What you will do
Word for word, and with pictures excluded, copy out all the records that follow.

Data for analysis
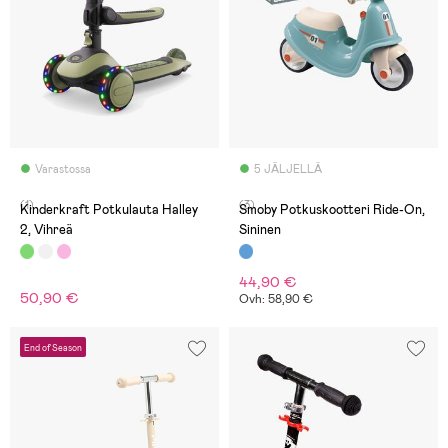
Varastossa
5 JÄLJELLÄ
(1)
(3)
Kinderkraft Potkulauta Halley
Smoby Potkuskootteri Ride-On,
2, Vihreä
Sininen
44,90 €
50,90 €
Ovh: 58,90 €
End of Season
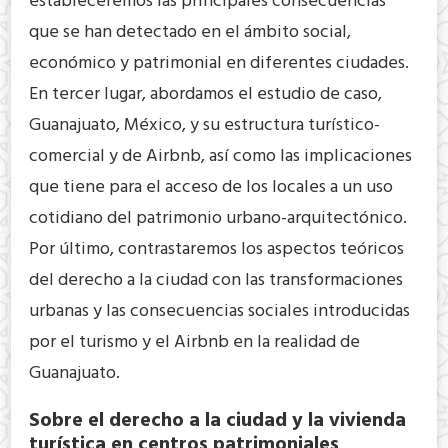
estableceremos las principales consecuencias
que se han detectado en el ámbito social,
económico y patrimonial en diferentes ciudades.
En tercer lugar, abordamos el estudio de caso,
Guanajuato, México, y su estructura turístico-
comercial y de Airbnb, así como las implicaciones
que tiene para el acceso de los locales a un uso
cotidiano del patrimonio urbano-arquitectónico.
Por último, contrastaremos los aspectos teóricos
del derecho a la ciudad con las transformaciones
urbanas y las consecuencias sociales introducidas
por el turismo y el Airbnb en la realidad de
Guanajuato.
Sobre el derecho a la ciudad y la vivienda
turística en centros patrimoniales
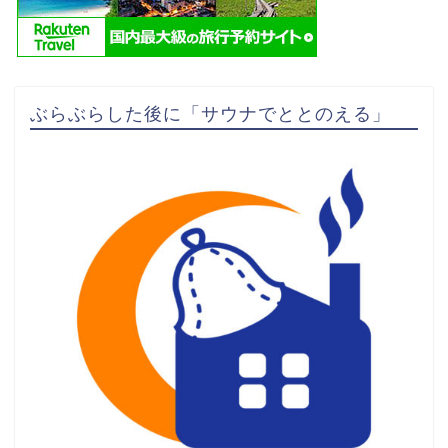
ぶらぶらした後に「サウナでととのえる」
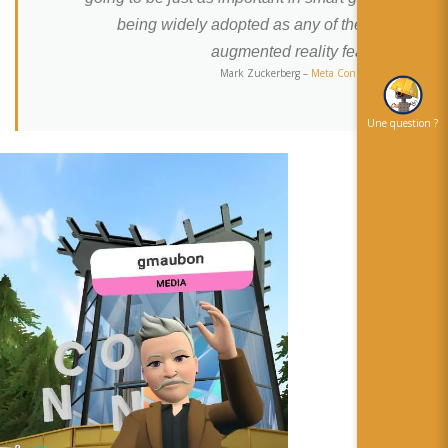
being widely adopted as any of the other
augmented reality features.
Mark Zuckerberg –
Meta Connect 2023
Une question ?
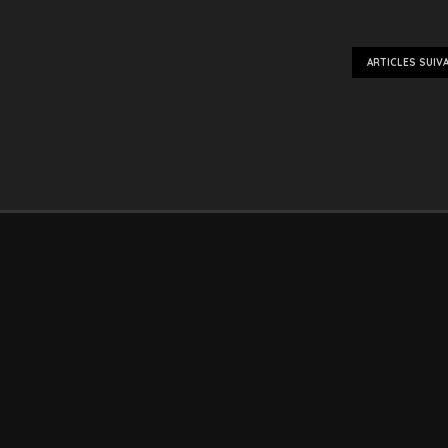
ARTICLES SUIV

Solved exercise
Varastossa
5 JÄLJELLÄ
(1)
(3)
Kinderkraft Potkulauta Halley
Smoby Potkuskootteri Ride-On,
2, Vihreä
Sininen
44,90 €
50,90 €
Ovh: 58,90 €
End of Season
estableceremos las principales consecuencias
que se han detectado en el ámbito social,
económico y patrimonial en diferentes ciudades.
En tercer lugar, abordamos el estudio de caso,
Guanajuato, México, y su estructura turístico-
comercial y de Airbnb, así como las implicaciones
que tiene para el acceso de los locales a un uso
cotidiano del patrimonio urbano-arquitectónico.
Por último, contrastaremos los aspectos teóricos
del derecho a la ciudad con las transformaciones
urbanas y las consecuencias sociales introducidas
por el turismo y el Airbnb en la realidad de
Guanajuato.
Sobre el derecho a la ciudad y la vivienda
turística en centros patrimoniales
ぶらぶらした後に「サウナでととのえる」
being widely adopted as any of the other
augmented reality features.
Mark Zuckerberg –
Meta Connect 2023
Une question ?
ARTICLES SUIV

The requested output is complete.